[Page-level text extractions]
::::

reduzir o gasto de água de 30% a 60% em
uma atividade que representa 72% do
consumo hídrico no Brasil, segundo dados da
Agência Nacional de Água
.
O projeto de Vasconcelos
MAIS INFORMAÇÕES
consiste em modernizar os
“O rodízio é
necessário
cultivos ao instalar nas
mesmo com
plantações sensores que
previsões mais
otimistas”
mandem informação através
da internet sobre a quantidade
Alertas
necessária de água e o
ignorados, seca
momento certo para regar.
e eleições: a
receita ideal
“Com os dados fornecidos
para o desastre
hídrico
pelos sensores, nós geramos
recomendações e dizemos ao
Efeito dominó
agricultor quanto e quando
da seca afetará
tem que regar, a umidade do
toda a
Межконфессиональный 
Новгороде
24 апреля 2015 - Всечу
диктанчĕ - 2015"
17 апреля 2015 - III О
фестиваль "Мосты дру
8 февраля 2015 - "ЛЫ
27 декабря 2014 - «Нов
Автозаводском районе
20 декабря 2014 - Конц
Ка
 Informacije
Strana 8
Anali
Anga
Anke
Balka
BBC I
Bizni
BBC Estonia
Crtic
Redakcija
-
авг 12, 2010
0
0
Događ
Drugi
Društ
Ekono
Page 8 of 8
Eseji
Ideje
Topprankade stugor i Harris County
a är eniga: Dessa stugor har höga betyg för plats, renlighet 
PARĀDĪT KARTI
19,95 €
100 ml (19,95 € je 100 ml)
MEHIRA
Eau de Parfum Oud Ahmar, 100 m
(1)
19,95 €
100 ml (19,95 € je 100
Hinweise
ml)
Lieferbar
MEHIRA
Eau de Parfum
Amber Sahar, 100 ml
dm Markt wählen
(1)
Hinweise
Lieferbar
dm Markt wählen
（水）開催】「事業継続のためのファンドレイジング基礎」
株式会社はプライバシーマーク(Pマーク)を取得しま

::::

Task instructions: Only lines with the word "stugor" count here; copy every one from the records.

Answer to this problem:
Topprankade stugor i Harris County
a är eniga: Dessa stugor har höga betyg för plats, renlighet 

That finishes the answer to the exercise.